Israel Folau has never shied away from expressing anti-gay sentiment, be it his opposition to gay marriage, or the belief that gays will go to “HELL… unless they repent for their sins to [the] God [of his choice]”.Some people observing Folau’s relentless obsession with gay sex could sympathise with him. Where you are born greatly impacts your religious beliefs, which begs the question – why is Folau so confident in his faith? Bear witness to Folau’s hypocrisy when he clings to the Bible when it comes to sending gays on the next bus to Hell, but proudly adorns his body in tattoos and wears his polyester and spandex Waratahs jersey, but I digress. What was forgotten by Folau was that although free speech is protected by law, it does not entail that people have to put up with hatred. Folau’s comments resulted in disapproval from other sportspeople and commercial consequences, with more on the horizon.
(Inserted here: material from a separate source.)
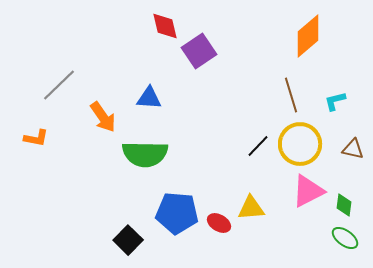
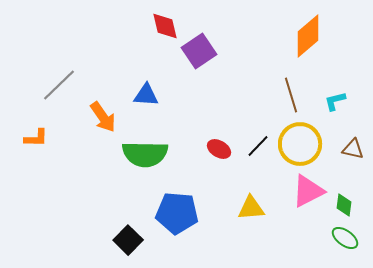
blue triangle: moved 3 px left, 3 px up
orange L-shape: rotated 10 degrees counterclockwise
red ellipse: moved 74 px up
As someone who belongs to the demographic Folau claims to love, but condemns to hell, I believe his democratic right to free speech should be protected until it incites violence or disturbs public order, vis-á-vis the Summary Offences Act, or constitutes bullying or harassment. I believe so because free speech does not expect you to agree with every opinion that is aired, but if you support the fundamental right to freedom of expression, you must support the right to have opinions that you do not agree with. It is not the opinion that matters, but the fundamental right itself.

Hatred towards those with different predispositions to oneself is no different to the hatred people have felt throughout history and continue to feel today for the colour of their skin.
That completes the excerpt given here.